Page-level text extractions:

-=-=-

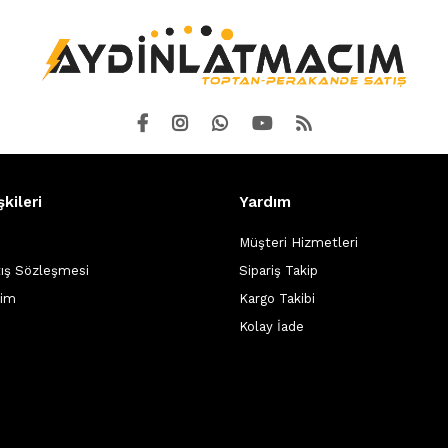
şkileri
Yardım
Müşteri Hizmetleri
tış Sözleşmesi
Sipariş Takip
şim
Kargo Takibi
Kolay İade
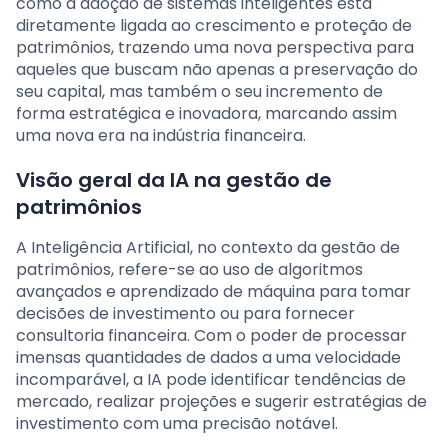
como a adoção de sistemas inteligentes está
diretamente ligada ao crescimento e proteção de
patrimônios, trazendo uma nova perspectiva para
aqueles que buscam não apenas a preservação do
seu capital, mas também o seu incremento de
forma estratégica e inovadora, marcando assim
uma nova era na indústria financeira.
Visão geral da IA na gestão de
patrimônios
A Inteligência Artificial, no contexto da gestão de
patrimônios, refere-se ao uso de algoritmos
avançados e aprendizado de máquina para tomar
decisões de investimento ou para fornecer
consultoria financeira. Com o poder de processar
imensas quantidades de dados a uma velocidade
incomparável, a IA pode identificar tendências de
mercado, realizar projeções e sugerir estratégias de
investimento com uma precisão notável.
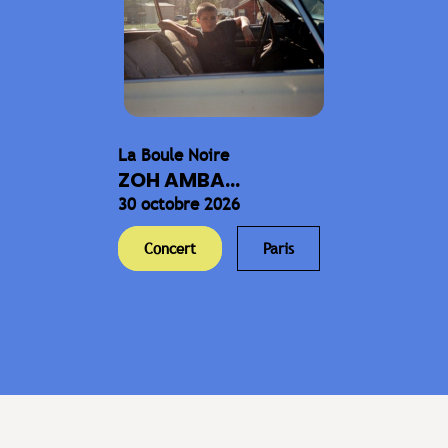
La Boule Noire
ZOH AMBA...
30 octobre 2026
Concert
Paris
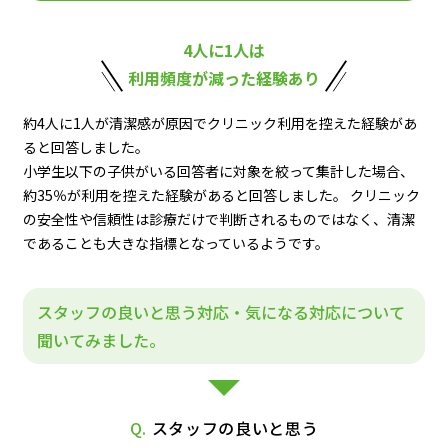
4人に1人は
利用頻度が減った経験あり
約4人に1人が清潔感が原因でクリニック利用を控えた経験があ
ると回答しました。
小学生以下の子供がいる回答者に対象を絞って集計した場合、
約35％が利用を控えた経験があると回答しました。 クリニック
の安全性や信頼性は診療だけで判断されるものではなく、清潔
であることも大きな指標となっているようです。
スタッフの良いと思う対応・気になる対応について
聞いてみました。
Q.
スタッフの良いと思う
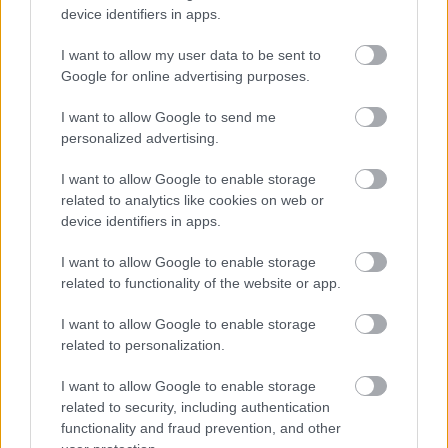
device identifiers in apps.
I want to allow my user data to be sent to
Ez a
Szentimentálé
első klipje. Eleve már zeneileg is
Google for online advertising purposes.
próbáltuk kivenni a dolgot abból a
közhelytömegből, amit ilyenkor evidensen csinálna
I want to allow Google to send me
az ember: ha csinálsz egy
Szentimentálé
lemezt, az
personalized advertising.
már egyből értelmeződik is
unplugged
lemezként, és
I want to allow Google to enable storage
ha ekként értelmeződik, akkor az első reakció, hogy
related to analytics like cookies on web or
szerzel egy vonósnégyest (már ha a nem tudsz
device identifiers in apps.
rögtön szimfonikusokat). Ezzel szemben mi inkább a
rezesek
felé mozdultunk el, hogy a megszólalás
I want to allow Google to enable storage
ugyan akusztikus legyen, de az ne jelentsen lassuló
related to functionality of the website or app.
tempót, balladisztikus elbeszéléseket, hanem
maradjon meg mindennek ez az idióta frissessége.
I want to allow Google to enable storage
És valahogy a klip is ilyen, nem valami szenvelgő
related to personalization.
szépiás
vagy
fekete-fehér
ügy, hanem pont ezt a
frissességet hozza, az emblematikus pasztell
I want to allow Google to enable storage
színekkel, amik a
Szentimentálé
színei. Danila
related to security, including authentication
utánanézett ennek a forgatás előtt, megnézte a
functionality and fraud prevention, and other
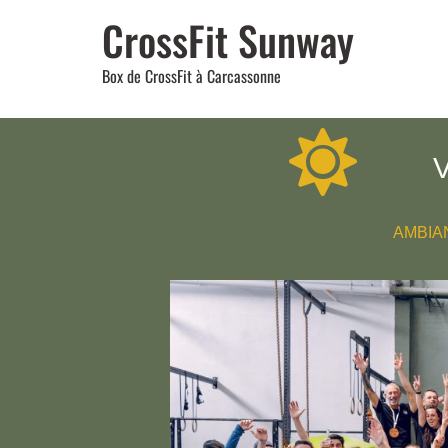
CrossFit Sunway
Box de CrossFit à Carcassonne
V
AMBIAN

-=-=-

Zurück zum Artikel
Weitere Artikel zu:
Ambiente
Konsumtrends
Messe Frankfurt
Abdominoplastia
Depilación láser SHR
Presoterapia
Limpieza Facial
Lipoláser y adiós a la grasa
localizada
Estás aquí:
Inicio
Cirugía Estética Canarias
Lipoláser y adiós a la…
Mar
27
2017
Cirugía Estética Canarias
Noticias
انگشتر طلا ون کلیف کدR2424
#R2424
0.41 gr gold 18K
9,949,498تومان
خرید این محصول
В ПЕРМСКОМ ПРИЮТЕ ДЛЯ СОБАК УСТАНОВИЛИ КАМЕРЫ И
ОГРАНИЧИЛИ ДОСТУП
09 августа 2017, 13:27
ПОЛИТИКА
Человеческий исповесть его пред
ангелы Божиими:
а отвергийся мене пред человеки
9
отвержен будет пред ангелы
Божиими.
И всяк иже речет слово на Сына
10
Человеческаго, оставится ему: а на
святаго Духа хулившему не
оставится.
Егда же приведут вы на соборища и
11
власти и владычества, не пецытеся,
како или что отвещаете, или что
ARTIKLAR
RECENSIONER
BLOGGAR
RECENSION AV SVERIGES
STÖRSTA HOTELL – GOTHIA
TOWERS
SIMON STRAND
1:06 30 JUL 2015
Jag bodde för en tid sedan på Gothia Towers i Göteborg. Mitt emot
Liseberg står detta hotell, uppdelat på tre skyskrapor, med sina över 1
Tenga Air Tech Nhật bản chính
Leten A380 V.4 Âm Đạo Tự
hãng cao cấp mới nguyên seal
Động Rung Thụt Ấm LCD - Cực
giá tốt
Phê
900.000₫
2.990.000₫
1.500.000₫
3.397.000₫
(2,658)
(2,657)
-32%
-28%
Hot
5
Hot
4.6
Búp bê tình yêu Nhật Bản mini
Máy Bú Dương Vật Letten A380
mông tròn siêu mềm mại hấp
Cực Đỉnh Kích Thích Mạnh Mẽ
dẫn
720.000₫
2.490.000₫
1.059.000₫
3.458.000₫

-=-=-

Task requirements: Please transcribe exactly the lines above from the line that has "Егда же приведут вы на соборища и" up to and including the line that has "Búp bê tình yêu Nhật Bản mini"; no other line belongs in the answer.

Result:
Егда же приведут вы на соборища и
11
власти и владычества, не пецытеся,
како или что отвещаете, или что
ARTIKLAR
RECENSIONER
BLOGGAR
RECENSION AV SVERIGES
STÖRSTA HOTELL – GOTHIA
TOWERS
SIMON STRAND
1:06 30 JUL 2015
Jag bodde för en tid sedan på Gothia Towers i Göteborg. Mitt emot
Liseberg står detta hotell, uppdelat på tre skyskrapor, med sina över 1
Tenga Air Tech Nhật bản chính
Leten A380 V.4 Âm Đạo Tự
hãng cao cấp mới nguyên seal
Động Rung Thụt Ấm LCD - Cực
giá tốt
Phê
900.000₫
2.990.000₫
1.500.000₫
3.397.000₫
(2,658)
(2,657)
-32%
-28%
Hot
5
Hot
4.6
Búp bê tình yêu Nhật Bản mini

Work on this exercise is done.